“I Was Just Shocked”: Director of Music Doco ‘Mavis!’

Documentary filmmaker Jessica Edwards’ Mavis! is the story of the extraordinary gospel singer Mavis Staples and her family band The Staple Singers.

The Staple Singers began performing for their church in 1948 when Mavis was just nine years old. With sisters Cleotha and Yvonne, brother Pervis and family patriarch Roebuck ‘Pops’ Staples on electric guitar the group signed their first contract in 1952 and began travelling and performing throughout the Southern US. The deep, raspy voice of young Mavis imbued the group’s gospel with a haunting soul, and it wasn’t long before they were experimenting with more popular styles of music.

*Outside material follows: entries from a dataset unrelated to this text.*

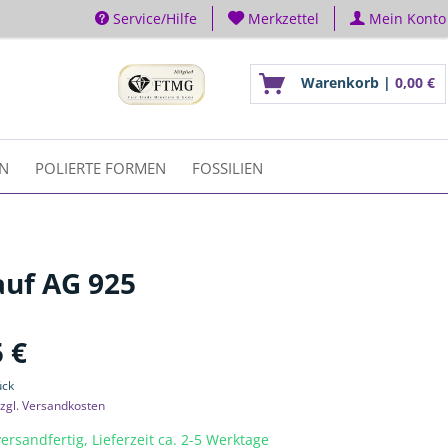
Service/Hilfe
Merkzettel
Mein Konto
Warenkorb |
0,00 €
EN
POLIERTE FORMEN
FOSSILIEN
uf AG 925
 €
ück
zgl. Versandkosten
ersandfertig, Lieferzeit ca. 2-5 Werktage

Thanks to Pops Staples’ natural feel for adapting different genres to their devotional style, The Staple Singers remained popular throughout the 1950s, ‘60s and ‘70s, signing with Al Bell’s Stax Records and Curtis Mayfield’s Curtom label along the way. After seeing Dr. Martin Luther King speak at a church service in 1963, Pops was inspired to introduce protest movement messages into their music, a musical ideology Mavis has held to her entire career. The group was inducted into the Rock n Roll Hall of Fame in 1999, although Mavis had also been producing music as a solo artist since the 1960s. She won her first Grammy in 2011.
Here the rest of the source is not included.